(Data entries)
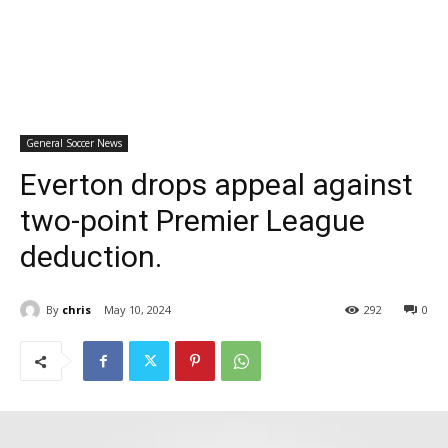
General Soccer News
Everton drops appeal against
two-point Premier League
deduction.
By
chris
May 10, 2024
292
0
---
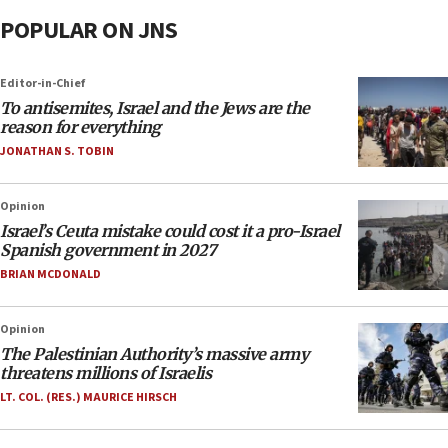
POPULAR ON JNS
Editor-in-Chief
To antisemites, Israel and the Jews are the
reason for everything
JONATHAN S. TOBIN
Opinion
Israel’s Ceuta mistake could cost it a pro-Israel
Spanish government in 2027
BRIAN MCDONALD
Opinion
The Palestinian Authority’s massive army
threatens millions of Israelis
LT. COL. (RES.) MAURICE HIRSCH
* * *
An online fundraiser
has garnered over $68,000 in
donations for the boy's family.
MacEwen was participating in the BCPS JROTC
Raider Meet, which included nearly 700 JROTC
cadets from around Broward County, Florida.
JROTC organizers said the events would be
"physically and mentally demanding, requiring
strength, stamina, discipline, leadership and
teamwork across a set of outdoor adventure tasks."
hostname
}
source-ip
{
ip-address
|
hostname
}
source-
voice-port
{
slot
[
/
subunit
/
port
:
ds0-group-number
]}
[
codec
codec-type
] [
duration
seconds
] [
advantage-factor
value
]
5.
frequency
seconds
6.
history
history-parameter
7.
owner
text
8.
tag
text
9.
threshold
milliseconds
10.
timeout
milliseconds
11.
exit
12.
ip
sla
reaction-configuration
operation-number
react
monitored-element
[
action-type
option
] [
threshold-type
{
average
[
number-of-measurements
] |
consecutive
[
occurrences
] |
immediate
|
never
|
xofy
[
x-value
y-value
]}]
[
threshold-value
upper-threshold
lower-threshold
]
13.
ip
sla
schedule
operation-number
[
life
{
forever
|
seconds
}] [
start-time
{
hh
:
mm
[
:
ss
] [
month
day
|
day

WORK TO COMPLETE: From the data above, output exactly the lines between the one containing "BRIAN MCDONALD" and the one containing "LT. COL. (RES.) MAURICE HIRSCH", counting both of them.

ANSWER SECTION:
BRIAN MCDONALD
Opinion
The Palestinian Authority’s massive army
threatens millions of Israelis
LT. COL. (RES.) MAURICE HIRSCH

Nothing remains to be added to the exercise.